→ **WORK TO BE COMPLETED**
Restate word for word the lines of the entries below, starting with the line that holds "Yet, 529 education" and ending with the line that holds "Article Image", and no others.

→ **DATASET RECORDS**
====================
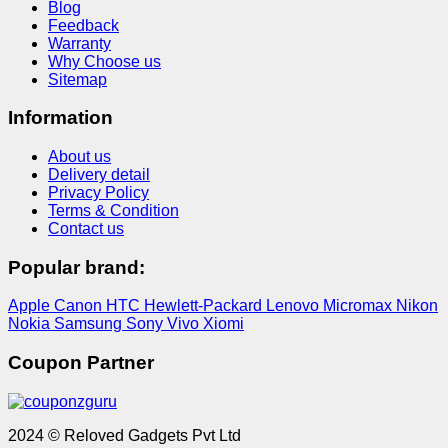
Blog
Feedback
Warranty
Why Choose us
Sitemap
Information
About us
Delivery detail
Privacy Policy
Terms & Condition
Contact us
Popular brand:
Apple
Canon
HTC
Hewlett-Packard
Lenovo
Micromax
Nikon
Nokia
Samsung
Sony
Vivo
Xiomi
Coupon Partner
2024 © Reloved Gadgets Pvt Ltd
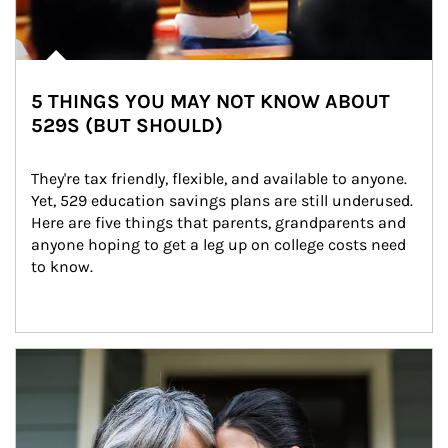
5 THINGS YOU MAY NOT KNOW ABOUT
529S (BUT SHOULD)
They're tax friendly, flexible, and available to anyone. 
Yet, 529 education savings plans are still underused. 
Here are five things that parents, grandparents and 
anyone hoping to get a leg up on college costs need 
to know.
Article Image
====================
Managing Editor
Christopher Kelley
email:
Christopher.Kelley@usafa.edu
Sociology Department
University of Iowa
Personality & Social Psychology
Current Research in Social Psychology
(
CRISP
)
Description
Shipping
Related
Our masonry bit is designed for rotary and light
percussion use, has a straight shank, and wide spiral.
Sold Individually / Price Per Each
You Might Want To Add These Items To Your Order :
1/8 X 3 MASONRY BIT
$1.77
====================
→ **TASK SOLUTION**
Yet, 529 education savings plans are still underused. 
Here are five things that parents, grandparents and 
anyone hoping to get a leg up on college costs need 
to know.
Article Image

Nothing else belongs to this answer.